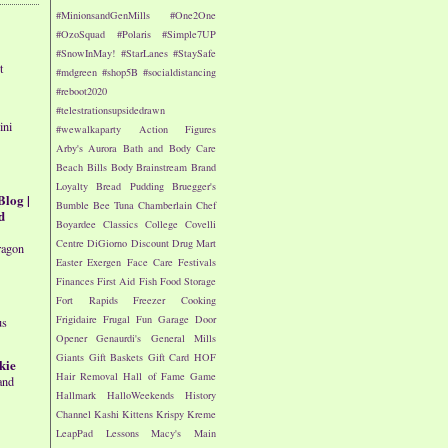
#MinionsandGenMills
#One2One
#OzoSquad
#Polaris
#Simple7UP
#SnowInMay!
#StarLanes
#StaySafe
t
#mdgreen
#shop5B
#socialdistancing
#reboot2020
#telestrationsupsidedrawn
ini
#wewalkaparty
Action Figures
Arby's
Aurora
Bath and Body Care
Beach
Bills
Body
Brainstream
Brand
Loyalty
Bread Pudding
Bruegger's
Blog |
Bumble Bee Tuna
Chamberlain
Chef
d
Boyardee
Classics
College
Covelli
Centre
DiGiorno
Discount Drug Mart
ragon
Easter
Exergen
Face Care
Festivals
Finances
First Aid
Fish
Food Storage
Fort Rapids
Freezer Cooking
Frigidaire
Frugal Fun
Garage Door
us
Opener
Genaurdi's
General Mills
Giants
Gift Baskets
Gift Card
HOF
kie
Hair Removal
Hall of Fame Game
and
Hallmark
HalloWeekends
History
Channel
Kashi
Kittens
Krispy Kreme
LeapPad
Lessons
Macy's
Main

PROBLEM:
Exactly as written, copy the lines from the one containing "Action Figures" to the end of the entries, both ends included.

EXERCISE OUTPUT:
Action Figures
Arby's
Aurora
Bath and Body Care
Beach
Bills
Body
Brainstream
Brand
Loyalty
Bread Pudding
Bruegger's
Blog |
Bumble Bee Tuna
Chamberlain
Chef
d
Boyardee
Classics
College
Covelli
Centre
DiGiorno
Discount Drug Mart
ragon
Easter
Exergen
Face Care
Festivals
Finances
First Aid
Fish
Food Storage
Fort Rapids
Freezer Cooking
Frigidaire
Frugal Fun
Garage Door
us
Opener
Genaurdi's
General Mills
Giants
Gift Baskets
Gift Card
HOF
kie
Hair Removal
Hall of Fame Game
and
Hallmark
HalloWeekends
History
Channel
Kashi
Kittens
Krispy Kreme
LeapPad
Lessons
Macy's
Main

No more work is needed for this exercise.